Women, largely excluded
from decision-making processes and absent from political life,
are voiceless victims of inhumane policies. We women, who have
battled so long for our rights, today add our voice as citizens
to those of millions of people who, throughout the world, fight
against violence in all its forms. SIW joins their protest against
the destruction of lives, of economic and natural resources, of
actual and future modes of coexistence. SIW joins their efforts
to remove the causes of violence, including growing levels of
inequality and increasingly efficient forms of exploitation.
War is a question
of citizenship, of civilians
Today, seventy per
cent of the victims of armed conflict are civilians. And it is
the citizens - both of countries at war and their neighbours -
who suffer the immediate consequences, in the form of famine,
disease or massive migration. This new and indisputable dimension
of war shows clearly that these have ceased to be affairs for
soldiers and politicians and now involve all citizens, men and
women.
Faced with violence,
fatalism and impotence must be avoided as they always benefit
the powerful. A feeling of impotence can seem justified both in
the light of the enormous economic interests which are mobilised
by war - not least the arms trade - as by the long tradition of
a culture of violence, which manifests itself from domestic violence
to the survival of the death penalty. It should be stated loudly
that things can change, that it is possible to live in peace.

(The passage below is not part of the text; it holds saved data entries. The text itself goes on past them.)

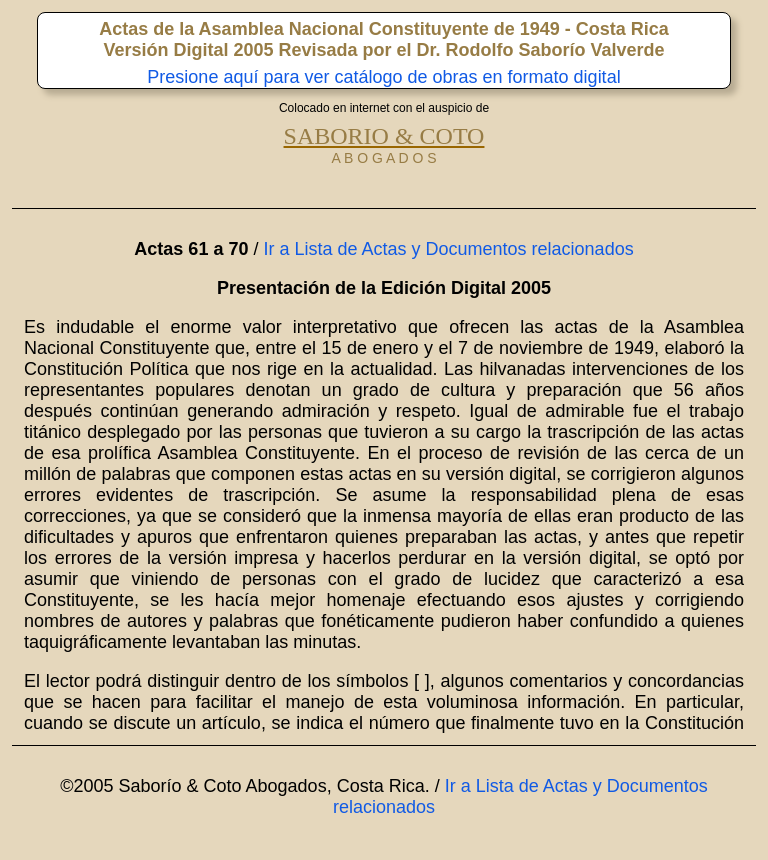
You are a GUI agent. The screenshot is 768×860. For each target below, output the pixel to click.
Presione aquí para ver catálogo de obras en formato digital (383, 77)
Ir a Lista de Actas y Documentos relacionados (448, 249)
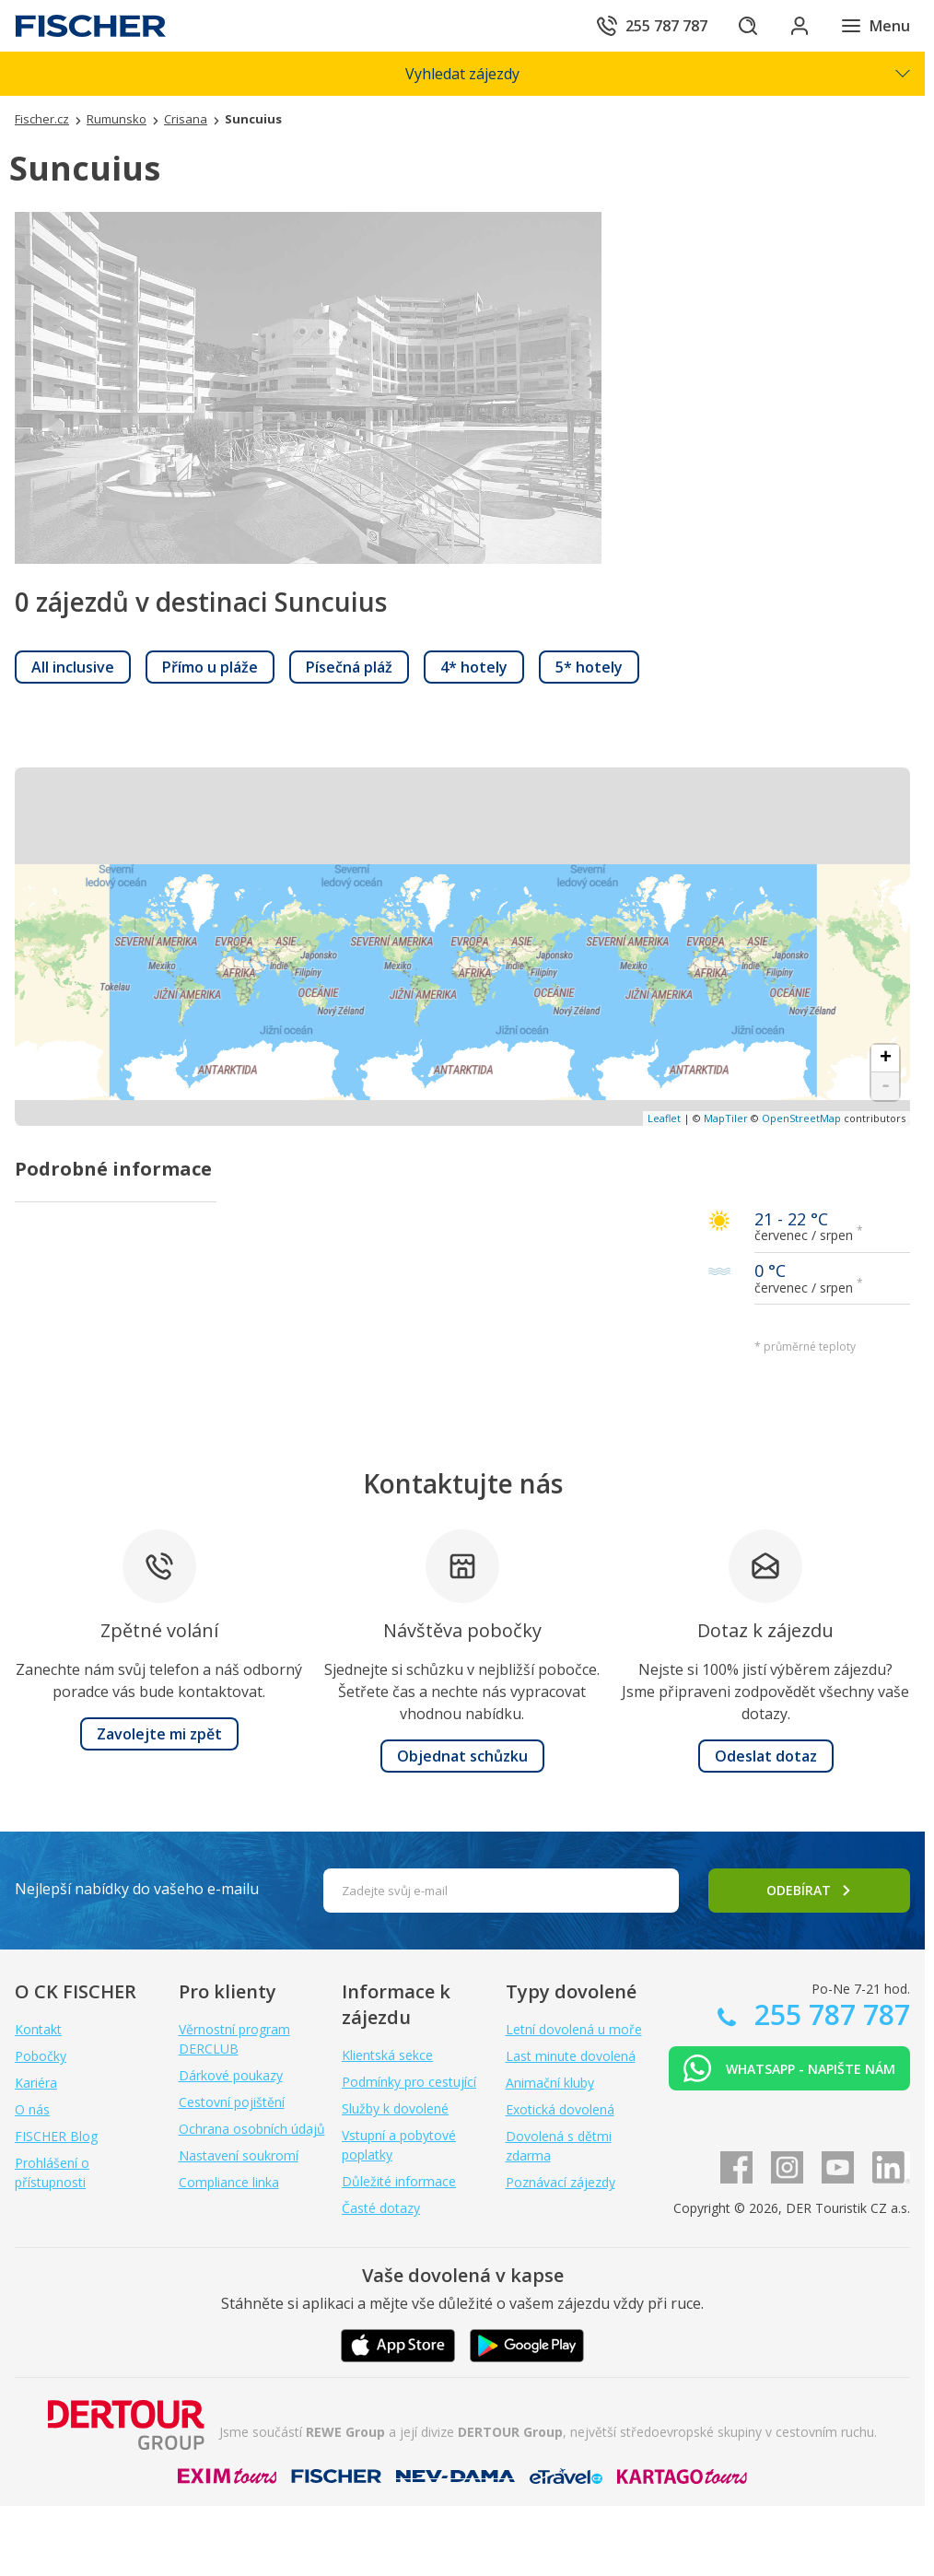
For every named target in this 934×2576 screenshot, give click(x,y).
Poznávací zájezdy (560, 2182)
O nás (32, 2109)
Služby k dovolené (395, 2108)
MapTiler (726, 1118)
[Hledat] (748, 26)
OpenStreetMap (801, 1118)
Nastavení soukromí (238, 2155)
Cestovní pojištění (232, 2102)
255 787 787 (828, 2014)
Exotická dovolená (560, 2109)
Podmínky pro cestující (409, 2081)
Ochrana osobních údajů (252, 2128)
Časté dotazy (381, 2208)
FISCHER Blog (56, 2136)
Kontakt (38, 2029)
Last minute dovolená (571, 2056)
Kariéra (36, 2082)
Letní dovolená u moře (574, 2029)
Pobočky (40, 2056)
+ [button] (886, 1058)
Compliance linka (229, 2182)
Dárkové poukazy (231, 2075)
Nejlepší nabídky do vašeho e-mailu (137, 1889)
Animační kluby (550, 2082)
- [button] (886, 1086)
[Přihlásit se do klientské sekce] (799, 26)
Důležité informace (399, 2181)
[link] (73, 667)
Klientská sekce (387, 2055)
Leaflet (664, 1118)
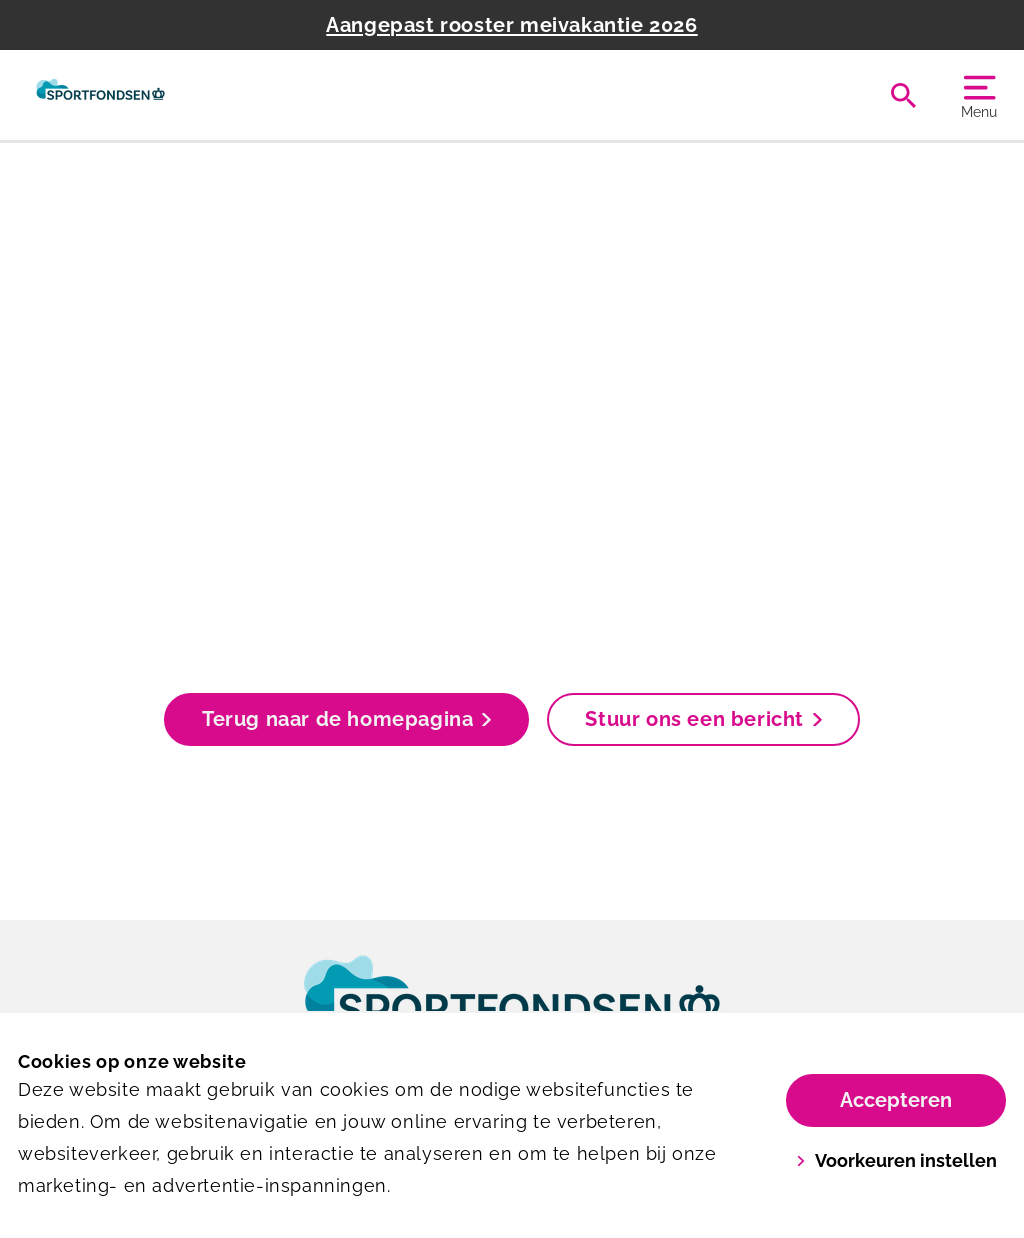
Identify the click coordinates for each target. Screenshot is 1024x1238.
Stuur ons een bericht (703, 719)
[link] (512, 1009)
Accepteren (896, 1100)
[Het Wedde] (100, 95)
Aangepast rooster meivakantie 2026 (511, 25)
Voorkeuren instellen (896, 1160)
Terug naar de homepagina (346, 719)
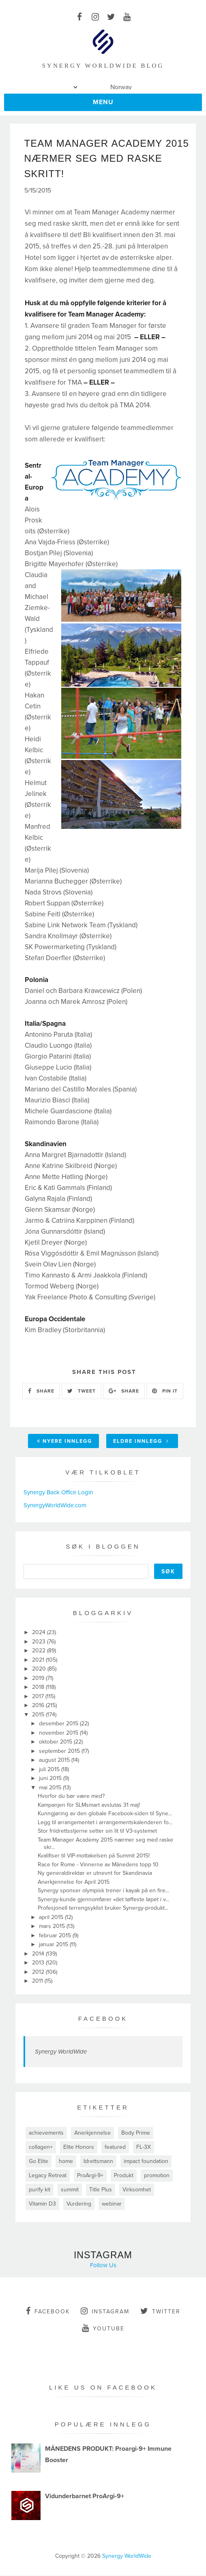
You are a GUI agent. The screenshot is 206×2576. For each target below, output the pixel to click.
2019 (39, 1678)
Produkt (123, 2175)
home (66, 2161)
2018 (39, 1687)
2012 (39, 1972)
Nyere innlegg (64, 1441)
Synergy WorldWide (61, 2052)
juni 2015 (51, 1779)
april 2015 (52, 1917)
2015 (39, 1715)
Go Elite (38, 2161)
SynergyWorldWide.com (55, 1506)
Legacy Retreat (48, 2175)
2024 (39, 1633)
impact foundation (146, 2161)
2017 (38, 1696)
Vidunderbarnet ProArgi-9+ (84, 2497)
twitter (160, 2311)
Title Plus (100, 2190)
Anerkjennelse (92, 2133)
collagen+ (41, 2147)
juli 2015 (50, 1769)
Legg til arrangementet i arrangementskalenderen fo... (105, 1822)
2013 (39, 1963)
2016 (39, 1706)
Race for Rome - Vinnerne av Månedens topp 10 (98, 1864)
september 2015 (60, 1751)
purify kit (39, 2190)
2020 (39, 1669)
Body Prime (135, 2133)
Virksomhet (136, 2190)
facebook (48, 2311)
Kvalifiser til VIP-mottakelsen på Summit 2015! (94, 1856)
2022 (39, 1651)
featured (115, 2147)
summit (70, 2190)
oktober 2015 (56, 1742)
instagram (105, 2311)
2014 (39, 1954)
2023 (39, 1642)
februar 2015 (56, 1935)
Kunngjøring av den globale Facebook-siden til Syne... (105, 1814)
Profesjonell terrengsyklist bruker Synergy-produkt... (103, 1908)
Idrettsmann (98, 2161)
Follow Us (103, 2265)
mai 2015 (51, 1787)
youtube (103, 2328)
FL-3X (143, 2147)
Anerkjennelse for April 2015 (73, 1882)
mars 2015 (53, 1926)
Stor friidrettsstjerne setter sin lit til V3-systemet (97, 1831)
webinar (112, 2204)
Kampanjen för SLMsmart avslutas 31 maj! (89, 1805)
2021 (39, 1660)
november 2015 (59, 1733)
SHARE (41, 1391)
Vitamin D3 (42, 2204)
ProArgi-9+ (90, 2175)
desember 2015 (59, 1724)
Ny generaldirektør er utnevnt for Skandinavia (95, 1873)
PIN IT (165, 1391)
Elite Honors (78, 2147)
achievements (46, 2133)
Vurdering (79, 2204)
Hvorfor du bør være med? (71, 1796)
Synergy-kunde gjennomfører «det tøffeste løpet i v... (103, 1899)
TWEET (81, 1391)
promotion (157, 2175)
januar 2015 (54, 1945)
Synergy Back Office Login (58, 1492)
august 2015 (55, 1760)
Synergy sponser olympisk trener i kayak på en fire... (103, 1891)
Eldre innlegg (141, 1441)
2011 (38, 1981)
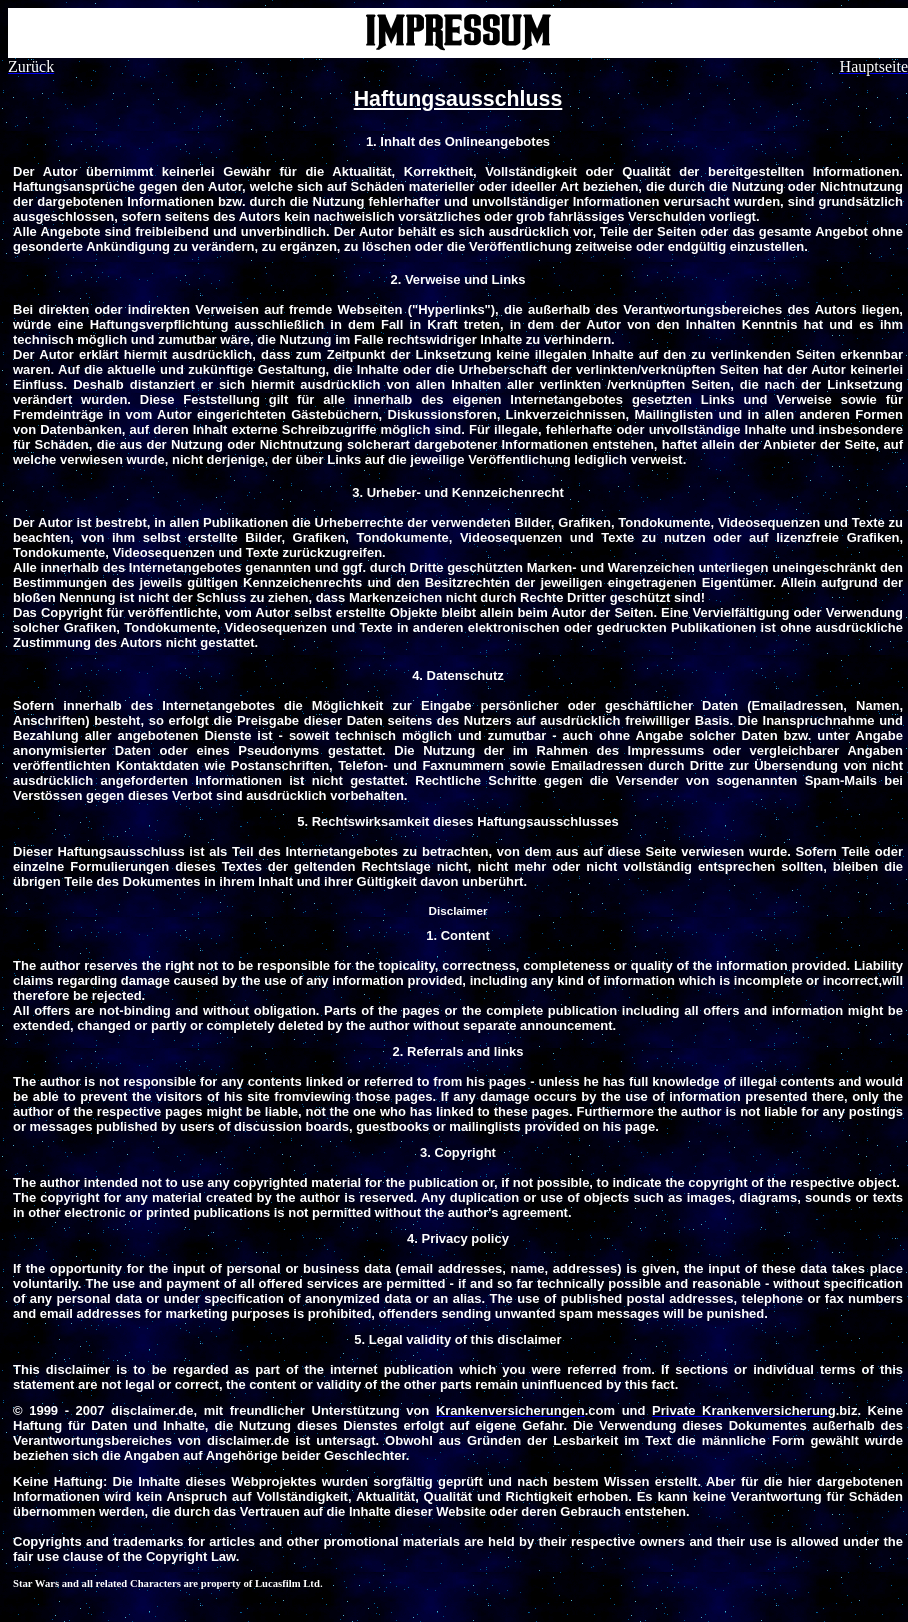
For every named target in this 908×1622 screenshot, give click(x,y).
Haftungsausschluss (458, 99)
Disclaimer (457, 910)
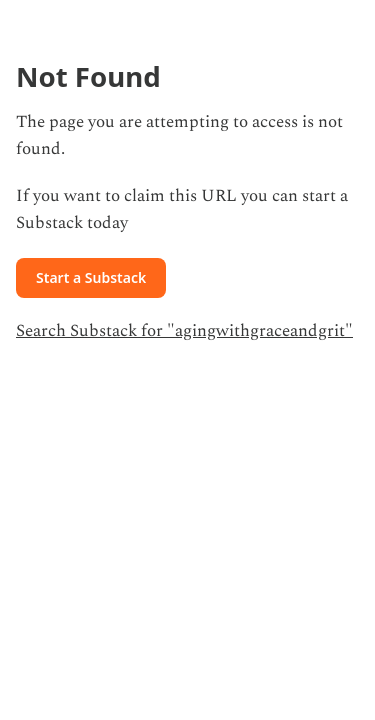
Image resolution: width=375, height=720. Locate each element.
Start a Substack (91, 277)
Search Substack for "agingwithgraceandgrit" (184, 331)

And to bring this about we demand that we participate on an equal
basis in public life and in political decision-making.
Women understand
the value of life
Women understand the
care necessary for life to develop adequately, the difficulty
and the effort required to educate a human being so that she or
he becomes a capable and free adult. As such we must speak out
collectively against a culture based on competition, that has
the accumulation of wealth as its aim, and which sees the embodiment
of masculinity as bullying the weak. A culture which does not
respect life as the most important thing, and which treats people,
women, men and children, as objects or as merchandise, destroying
the bonds of solidarity and warmth without which it is impossible
to live as fulfilled human beings. This is why we want other values
to predominate in our personal, social and political lives: values
which put the individual and her or his inalienable rights first,
which defend differences as part of the collective heritage, and
dialogue and agreement as ways of dealing with conflict, which
is inherent in the development of individuals and human groups.
Citizens, men and women,
we must make use of the freedom we have and express our individual
and collective rejection of the culture of violence. A culture
which permeates the market and education, business and human relations,
which militarises the lives of communities and which, when it
erupts as armed conflict, brings with it an incalculable cost
in terms of human life and economic well-being, as it destroys
future prospects of coexistence and social integration.
SIW proposes, today,
8th March 2000, to send this message to all citizens, especially
to those movements and institutions that work to encourage a culture
of peace and that fight against the culture of violence. We will
do so from all points of the compass, in every sphere of activity,
by intellectual means and on the street, through formal and informal
educational channels, via public institutions and party politics,
in solidarity movements and in businesses.
We call on citizens,
men and women, throughout the world and of all ages to join this
struggle to build a genuine culture of peace.